Can someone please explain how the integration step highlighted in the red rectangle was worked out?

Answer 1

Fundamentally, you're asking

Why is $$\int \frac{1}{\sqrt{1-u^2}}du=\arcsin(u)+C \quad ?$$

Let $\underbrace{u=\sin(t)}_{\iff \color{green}{t=\arcsin(u)}} \implies \frac{du}{dt}=\cos(t) \iff \color{red}{du=\cos(t)dt} $.

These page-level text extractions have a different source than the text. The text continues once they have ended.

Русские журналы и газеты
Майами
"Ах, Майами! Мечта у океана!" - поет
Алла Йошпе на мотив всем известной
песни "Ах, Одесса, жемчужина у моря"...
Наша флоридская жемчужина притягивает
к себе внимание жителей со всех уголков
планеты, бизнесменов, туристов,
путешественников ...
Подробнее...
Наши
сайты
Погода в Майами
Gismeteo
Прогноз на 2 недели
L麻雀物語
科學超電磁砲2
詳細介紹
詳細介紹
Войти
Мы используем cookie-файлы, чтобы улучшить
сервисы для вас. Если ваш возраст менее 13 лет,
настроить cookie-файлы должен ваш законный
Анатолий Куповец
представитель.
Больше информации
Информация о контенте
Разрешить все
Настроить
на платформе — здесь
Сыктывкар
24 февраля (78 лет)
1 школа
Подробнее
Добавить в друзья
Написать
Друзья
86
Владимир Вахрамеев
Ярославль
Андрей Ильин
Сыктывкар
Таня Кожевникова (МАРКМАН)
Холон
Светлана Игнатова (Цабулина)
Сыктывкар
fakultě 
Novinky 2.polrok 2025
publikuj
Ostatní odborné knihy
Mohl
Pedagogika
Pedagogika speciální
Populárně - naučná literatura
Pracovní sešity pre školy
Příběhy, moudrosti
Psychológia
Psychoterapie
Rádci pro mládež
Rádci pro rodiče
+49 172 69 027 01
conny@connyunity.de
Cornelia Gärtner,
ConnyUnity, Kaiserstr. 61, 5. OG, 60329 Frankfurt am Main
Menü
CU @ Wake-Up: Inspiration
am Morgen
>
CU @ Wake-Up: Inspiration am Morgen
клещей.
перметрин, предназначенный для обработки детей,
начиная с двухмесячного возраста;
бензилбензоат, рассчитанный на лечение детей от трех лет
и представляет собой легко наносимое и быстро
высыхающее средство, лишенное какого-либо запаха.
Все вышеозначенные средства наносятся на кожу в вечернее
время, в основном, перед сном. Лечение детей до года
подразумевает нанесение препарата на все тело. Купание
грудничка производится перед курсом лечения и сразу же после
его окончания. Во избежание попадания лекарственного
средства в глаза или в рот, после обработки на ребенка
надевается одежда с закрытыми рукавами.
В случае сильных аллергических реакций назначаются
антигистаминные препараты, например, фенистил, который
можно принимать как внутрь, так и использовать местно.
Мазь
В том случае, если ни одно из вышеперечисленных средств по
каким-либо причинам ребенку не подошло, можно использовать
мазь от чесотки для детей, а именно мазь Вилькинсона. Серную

Then we've got $$\underbrace{\int\frac{1}{\sqrt{1-\sin^2(t)}}\color{red}{\cos(t)dt}=\require{cancel}\int \frac{1}{\cancel{\cos(t)}}\cancel{\cos(t)}dt}_{\text{using the identity} \quad\sin^2(t)+\cos^2(t) \equiv 1}=\int1dt=\color{green}{t}+C=\boxed{\color{green}{\arcsin(u)+C}}.$$

Answer 2

$$\frac{d}{dx}\sin^{-1}(u)=\frac1{\sqrt{1-u^2}}\frac{du}{dx}$$

And therefore the integral would be the reverse of that.

Answer 3

$$ \begin{align} u & = \sin w \\[8pt] \frac{du}{dw} & = \cos w \tag 1 \\[8pt] \frac{dw}{du} & = \frac{1}{\cos w} = \frac{1}{\sqrt{1-\sin^2 w}} = \frac{1}{\sqrt{1-u^2}} \tag 2 \\[8pt] \frac{d}{du}\arcsin u & = \frac{1}{\sqrt{1-u^2}}. \\[8pt] \text{or if you prefer,} \\ \frac{d}{du} \sin^{-1} u & = \frac{1}{\sqrt{1-u^2}}. \end{align} $$

The step from $(1)$ to $(2)$ is just the chain rule.